Kisah Dinda Lahirkan Anak ke-3 di Becak Saat Hujan Deras, Bayi Kedinginan Pinjam Selimut Warga
Warga Kelurahan 7 Ulu Palembang yang menikah muda di usia 13 tahun ini melahirkan anak ketiganya di dalam becak pada 25 Januari 2021
Penulis: Linda Trisnawati | Editor: Wawan Perdana
TRIBUNSUMSEL.COM, PALEMBANG-Usianya masih muda, Dinda (18 tahun), sudah memiliki tiga anak.
Ibu muda di Palembang ini punya cerita sangat berkesan tentang kelahiran anak ketiganya ini.
Warga Kelurahan 7 Ulu Palembang yang menikah muda di usia 13 tahun ini melahirkan anak ketiganya di dalam becak pada 25 Januari 2021.

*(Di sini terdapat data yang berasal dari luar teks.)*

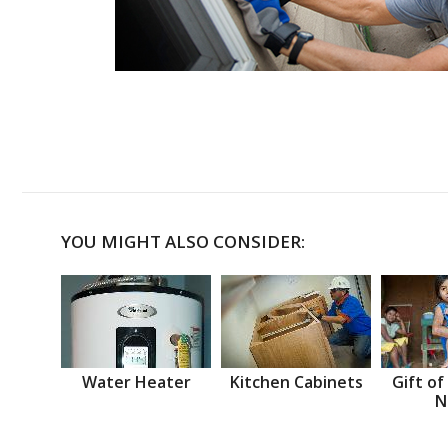
YOU MIGHT ALSO CONSIDER:
Water Heater
Kitchen Cabinets
Gift of
N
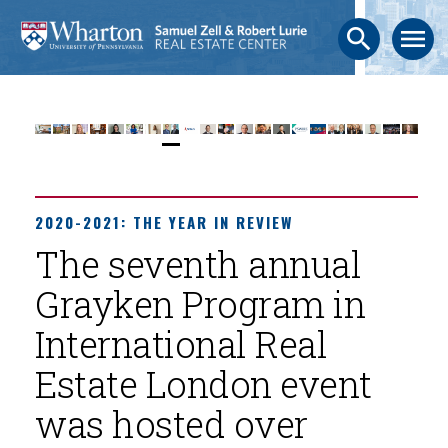
search
menu
2020-2021: THE YEAR IN REVIEW
The seventh annual
Grayken Program in
International Real
Estate London event
was hosted over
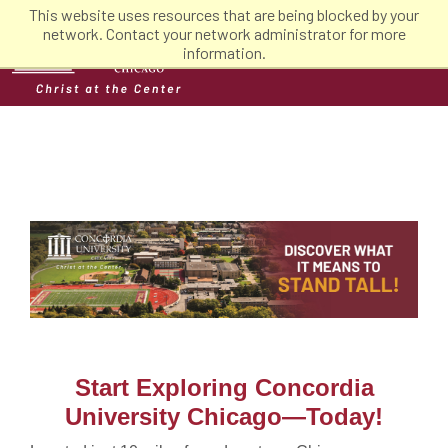
This website uses resources that are being blocked by your
network. Contact your network administrator for more
information.
Start Exploring Concordia
University Chicago—Today!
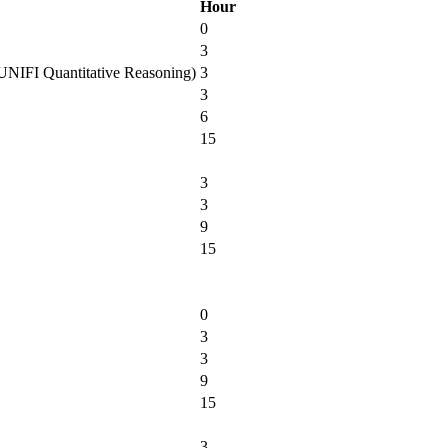
Hour
0
3
es UNIFI Quantitative Reasoning)
3
3
6
15
3
3
9
15
0
3
3
9
15
3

"Saya lahiran anak ke tiga ini di atas becak," kata Dinda saat dibincangi Tribun Sumsel di rumahnya yang ada di 7 Ulu, Rabu (27/1/2021).
Proses melahirkan ini bermula saat Dinda merasakan perutnya sakit saat sedang mencuci.
Dengan cepat Dinda langsung meminta bantuan keluarganya untuk dibawa ke bidan.
Kemudian keluarga Dinda yang bernama Puput turut membantu Dinda.
Saat itu kondisi Dinda sudah mengeluarkan darah, terlihat masu segera melahirkan. Sebelum membawa Dinda ke bidan, Puput berkoordinasi terlebih dahulu dengan RT setempat.
"Saya koordinasi dengan buk RT dan dikorodinasikan ke Kader Posyandu yaitu Neliyani," katanya.
Puput menceritakan, setelah didiskusikan bersama akhirnya diputuskan dibawa ke Klinik dr Vita Altamira.
"Untuk menuju ke klinik tersebut saya panggil becak dulu. Setelah dapat becak saya dan Dinda menuju ke Klinik dr Vita. Namun diperjalan ternyata kepala bayinya sudah keluar," ceritanya.
Lebih lanjut ia menceritakan, karena kepala bayi sudah keluar maka ia merasa deg-degan, ada rasa takut apalagi lagi hujan.
"Tapi melihat kepala bayi itu sudah di ujung saya beranikan diri saja untuk membantu proses lahiran Dinda di atas becak. Posisinya Dinda di atas becak saya dibawah. Alhamdulillah anaknya bisa lahir selamat di atas becak," ungkapnya.
Masih kata Puput, setelah anaknya Dinda lahir ia pun minta bantuan para tetangga sekitar.
Puput minta selimut untuk bayi, sebab posisi hujan dan bayinya kedinginan.
"Setelah lahir kami lanjutkan ke klinik. Dalam kondisi tali pusat bayi belum dipotong. Sesampainya di Klinik disambut para bidan yang ada di klinik tersebut," katanya.
Kemudian tali pusat dipotong, darah dan lainnya dibersihkan.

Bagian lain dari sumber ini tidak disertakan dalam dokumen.